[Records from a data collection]

● ● ●

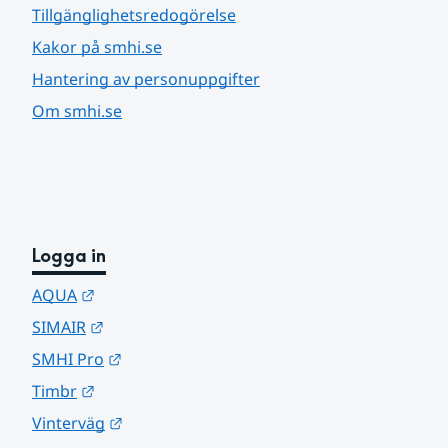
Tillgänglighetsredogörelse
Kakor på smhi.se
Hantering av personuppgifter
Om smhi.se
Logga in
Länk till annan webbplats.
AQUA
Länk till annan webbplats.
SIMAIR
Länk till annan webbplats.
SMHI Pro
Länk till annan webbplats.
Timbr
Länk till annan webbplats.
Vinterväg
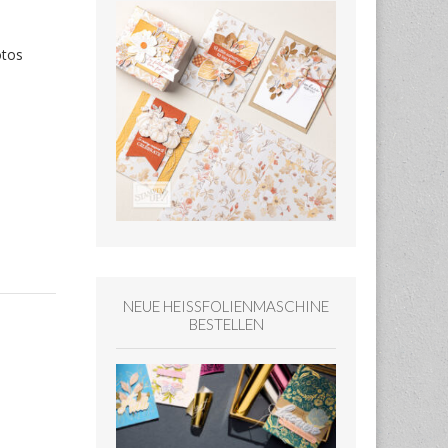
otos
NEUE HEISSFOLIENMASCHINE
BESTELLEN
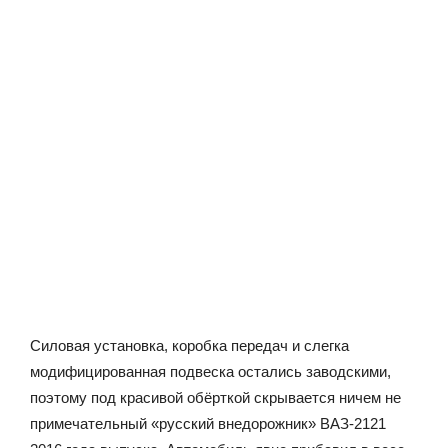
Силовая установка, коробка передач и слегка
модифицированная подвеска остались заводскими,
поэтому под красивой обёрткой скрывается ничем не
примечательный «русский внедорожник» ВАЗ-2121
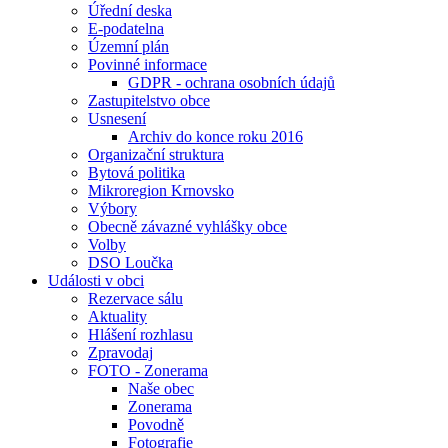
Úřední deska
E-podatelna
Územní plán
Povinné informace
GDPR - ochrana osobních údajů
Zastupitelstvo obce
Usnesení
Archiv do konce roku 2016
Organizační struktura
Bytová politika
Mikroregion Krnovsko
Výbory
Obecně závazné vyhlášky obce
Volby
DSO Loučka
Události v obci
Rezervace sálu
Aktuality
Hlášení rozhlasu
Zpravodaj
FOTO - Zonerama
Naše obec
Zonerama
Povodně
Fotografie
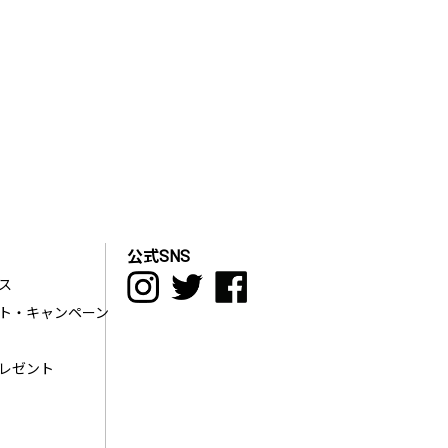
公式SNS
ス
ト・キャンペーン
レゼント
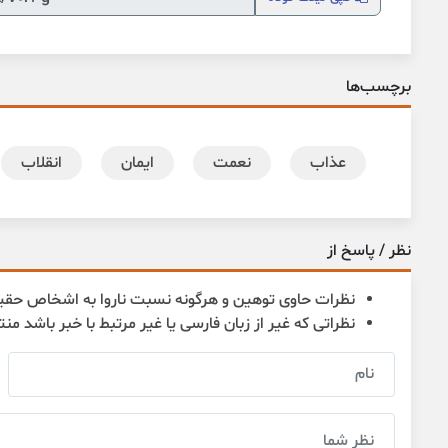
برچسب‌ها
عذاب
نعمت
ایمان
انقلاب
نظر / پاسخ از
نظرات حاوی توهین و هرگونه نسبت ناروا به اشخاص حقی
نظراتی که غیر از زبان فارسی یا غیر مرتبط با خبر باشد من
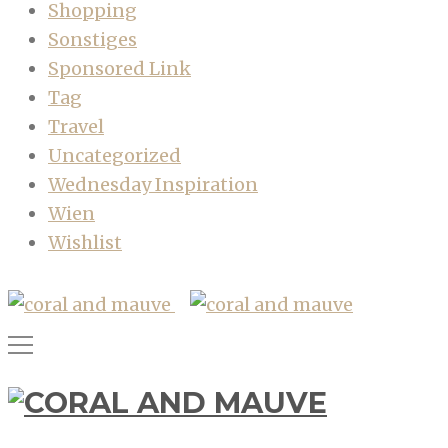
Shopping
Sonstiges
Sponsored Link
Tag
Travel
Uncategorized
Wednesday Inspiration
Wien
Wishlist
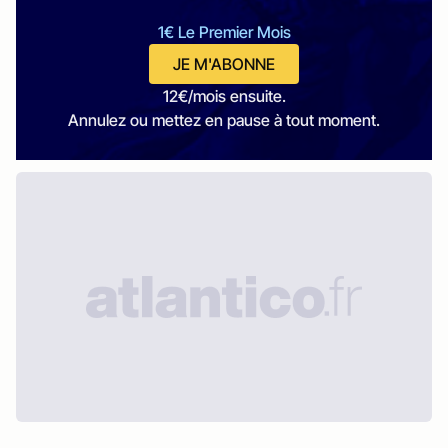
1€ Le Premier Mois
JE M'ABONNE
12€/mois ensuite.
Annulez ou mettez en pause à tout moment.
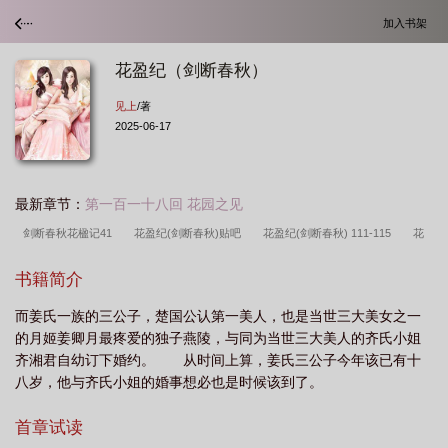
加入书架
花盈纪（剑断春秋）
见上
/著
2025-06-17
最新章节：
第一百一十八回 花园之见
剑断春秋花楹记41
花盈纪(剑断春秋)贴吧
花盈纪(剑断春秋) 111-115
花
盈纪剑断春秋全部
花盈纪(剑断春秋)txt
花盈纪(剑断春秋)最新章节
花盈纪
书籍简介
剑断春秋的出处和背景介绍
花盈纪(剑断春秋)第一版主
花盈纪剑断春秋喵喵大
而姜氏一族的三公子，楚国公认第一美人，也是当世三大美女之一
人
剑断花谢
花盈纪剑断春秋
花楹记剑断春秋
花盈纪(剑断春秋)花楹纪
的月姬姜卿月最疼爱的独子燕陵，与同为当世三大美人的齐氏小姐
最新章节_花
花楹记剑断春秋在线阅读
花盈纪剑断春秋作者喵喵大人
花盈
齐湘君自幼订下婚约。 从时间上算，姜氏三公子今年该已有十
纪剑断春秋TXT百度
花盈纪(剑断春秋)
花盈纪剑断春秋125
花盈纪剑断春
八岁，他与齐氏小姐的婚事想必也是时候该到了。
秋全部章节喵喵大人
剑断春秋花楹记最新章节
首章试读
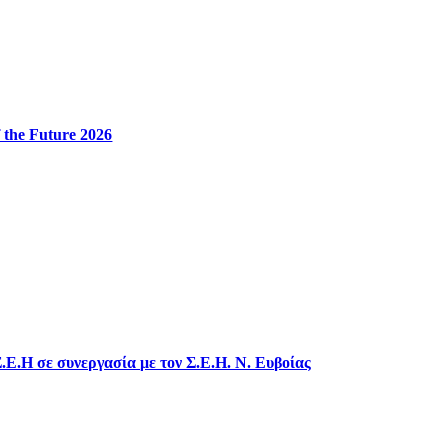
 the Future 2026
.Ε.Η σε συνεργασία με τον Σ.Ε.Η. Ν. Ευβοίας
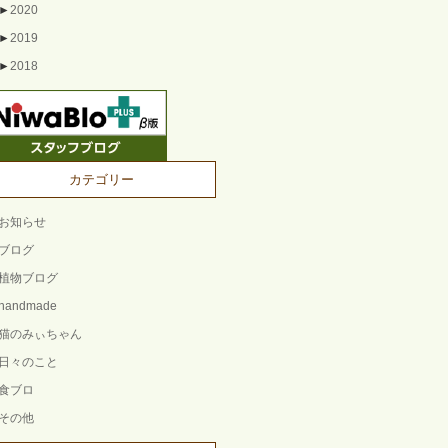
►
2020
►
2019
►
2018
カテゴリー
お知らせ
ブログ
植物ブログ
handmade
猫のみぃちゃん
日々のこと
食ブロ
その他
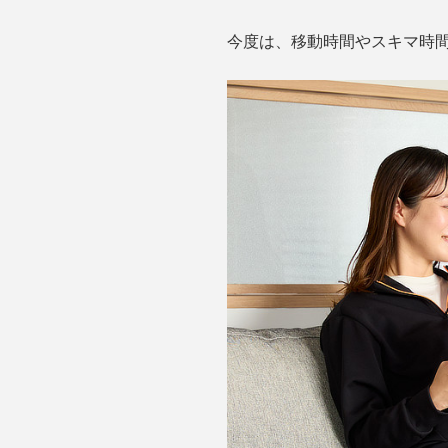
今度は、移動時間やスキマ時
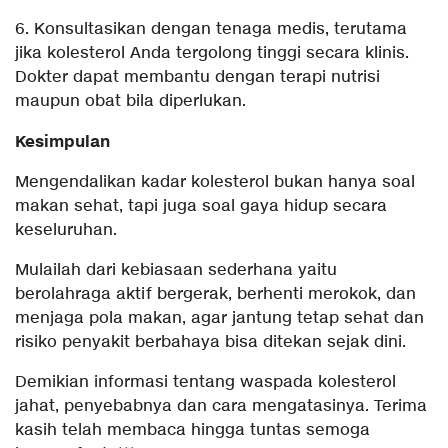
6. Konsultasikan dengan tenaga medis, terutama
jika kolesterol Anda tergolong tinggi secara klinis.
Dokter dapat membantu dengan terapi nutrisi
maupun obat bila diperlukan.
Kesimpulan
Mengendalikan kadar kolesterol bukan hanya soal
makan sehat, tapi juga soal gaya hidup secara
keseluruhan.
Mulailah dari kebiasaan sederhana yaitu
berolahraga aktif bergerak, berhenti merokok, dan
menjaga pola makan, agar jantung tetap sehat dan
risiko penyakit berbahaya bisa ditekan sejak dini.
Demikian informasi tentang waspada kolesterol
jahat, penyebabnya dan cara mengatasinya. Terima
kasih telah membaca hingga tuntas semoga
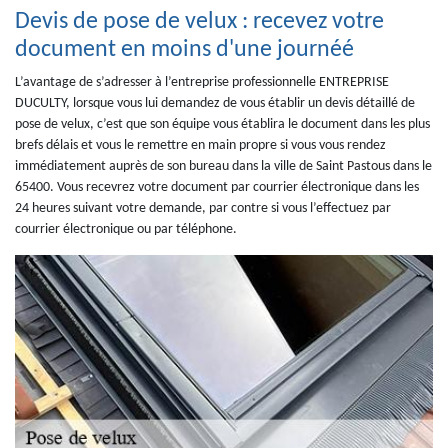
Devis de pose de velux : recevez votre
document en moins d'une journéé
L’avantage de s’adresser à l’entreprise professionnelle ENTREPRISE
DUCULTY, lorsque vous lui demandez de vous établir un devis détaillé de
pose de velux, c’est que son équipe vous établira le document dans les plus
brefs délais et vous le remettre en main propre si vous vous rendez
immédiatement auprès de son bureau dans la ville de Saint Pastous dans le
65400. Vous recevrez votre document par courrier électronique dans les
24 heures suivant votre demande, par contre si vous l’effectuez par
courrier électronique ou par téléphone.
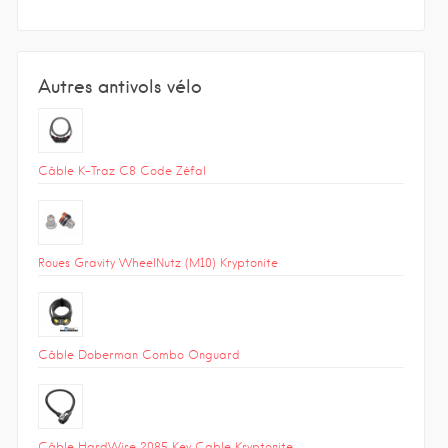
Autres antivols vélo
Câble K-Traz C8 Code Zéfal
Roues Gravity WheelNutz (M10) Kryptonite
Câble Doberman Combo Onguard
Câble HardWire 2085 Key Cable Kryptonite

● ● ●

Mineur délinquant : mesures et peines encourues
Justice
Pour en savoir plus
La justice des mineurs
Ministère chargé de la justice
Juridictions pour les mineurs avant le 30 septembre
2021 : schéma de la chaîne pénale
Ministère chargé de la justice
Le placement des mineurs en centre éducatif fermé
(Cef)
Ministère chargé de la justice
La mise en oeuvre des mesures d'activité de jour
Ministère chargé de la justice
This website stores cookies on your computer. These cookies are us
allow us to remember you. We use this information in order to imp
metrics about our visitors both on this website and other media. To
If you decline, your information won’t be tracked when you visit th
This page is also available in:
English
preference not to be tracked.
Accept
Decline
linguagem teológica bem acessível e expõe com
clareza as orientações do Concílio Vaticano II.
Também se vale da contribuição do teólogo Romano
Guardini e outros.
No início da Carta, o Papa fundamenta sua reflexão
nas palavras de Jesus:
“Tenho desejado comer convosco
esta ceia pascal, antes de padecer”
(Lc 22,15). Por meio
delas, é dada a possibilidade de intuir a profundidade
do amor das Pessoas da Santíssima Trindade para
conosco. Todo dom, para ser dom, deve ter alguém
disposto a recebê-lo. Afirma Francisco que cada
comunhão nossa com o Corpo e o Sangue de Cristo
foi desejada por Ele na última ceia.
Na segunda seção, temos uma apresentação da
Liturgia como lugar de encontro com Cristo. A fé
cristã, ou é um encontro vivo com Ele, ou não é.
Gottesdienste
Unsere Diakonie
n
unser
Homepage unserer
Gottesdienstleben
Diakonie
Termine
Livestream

● ● ●

## What to produce
With the pictures omitted, restate word for word the lines above from the line that has "Tillgänglighetsredogörelse" up to and including the line that has "keseluruhan.", and no other lines.

## Answer to the problem
Tillgänglighetsredogörelse
Kakor på smhi.se
Hantering av personuppgifter
Om smhi.se
Logga in
Länk till annan webbplats.
AQUA
Länk till annan webbplats.
SIMAIR
Länk till annan webbplats.
SMHI Pro
Länk till annan webbplats.
Timbr
Länk till annan webbplats.
Vinterväg
otos
NEUE HEISSFOLIENMASCHINE
BESTELLEN
Силовая установка, коробка передач и слегка
модифицированная подвеска остались заводскими,
поэтому под красивой обёрткой скрывается ничем не
примечательный «русский внедорожник» ВАЗ-2121
Úřední deska
E-podatelna
Územní plán
Povinné informace
GDPR - ochrana osobních údajů
Zastupitelstvo obce
Usnesení
Archiv do konce roku 2016
Organizační struktura
Bytová politika
Mikroregion Krnovsko
Výbory
Obecně závazné vyhlášky obce
Volby
DSO Loučka
Události v obci
Rezervace sálu
Aktuality
Hlášení rozhlasu
Zpravodaj
FOTO - Zonerama
Naše obec
Zonerama
Povodně
Fotografie
公式SNS
ス
ト・キャンペーン
レゼント
برچسب‌ها
عذاب
نعمت
ایمان
انقلاب
نظر / پاسخ از
نظرات حاوی توهین و هرگونه نسبت ناروا به اشخاص حقی
نظراتی که غیر از زبان فارسی یا غیر مرتبط با خبر باشد من
Shopping
Sonstiges
Sponsored Link
Tag
Travel
Uncategorized
Wednesday Inspiration
Wien
Wishlist
1€ Le Premier Mois
JE M'ABONNE
12€/mois ensuite.
Annulez ou mettez en pause à tout moment.
加入书架
花盈纪（剑断春秋）
见上
/著
2025-06-17
最新章节：
第一百一十八回 花园之见
剑断春秋花楹记41
花盈纪(剑断春秋)贴吧
花盈纪(剑断春秋) 111-115
花
盈纪剑断春秋全部
花盈纪(剑断春秋)txt
花盈纪(剑断春秋)最新章节
花盈纪
书籍简介
剑断春秋的出处和背景介绍
花盈纪(剑断春秋)第一版主
花盈纪剑断春秋喵喵大
而姜氏一族的三公子，楚国公认第一美人，也是当世三大美女之一
人
剑断花谢
花盈纪剑断春秋
花楹记剑断春秋
花盈纪(剑断春秋)花楹纪
的月姬姜卿月最疼爱的独子燕陵，与同为当世三大美人的齐氏小姐
最新章节_花
花楹记剑断春秋在线阅读
花盈纪剑断春秋作者喵喵大人
花盈
齐湘君自幼订下婚约。 从时间上算，姜氏三公子今年该已有十
纪剑断春秋TXT百度
花盈纪(剑断春秋)
花盈纪剑断春秋125
花盈纪剑断春
八岁，他与齐氏小姐的婚事想必也是时候该到了。
秋全部章节喵喵大人
剑断春秋花楹记最新章节
首章试读
 the Future 2026
.Ε.Η σε συνεργασία με τον Σ.Ε.Η. Ν. Ευβοίας
►
2020
►
2019
►
2018
カテゴリー
お知らせ
ブログ
植物ブログ
handmade
猫のみぃちゃん
日々のこと
食ブロ
その他
今度は、移動時間やスキマ時
6. Konsultasikan dengan tenaga medis, terutama
jika kolesterol Anda tergolong tinggi secara klinis.
Dokter dapat membantu dengan terapi nutrisi
maupun obat bila diperlukan.
Kesimpulan
Mengendalikan kadar kolesterol bukan hanya soal
makan sehat, tapi juga soal gaya hidup secara
keseluruhan.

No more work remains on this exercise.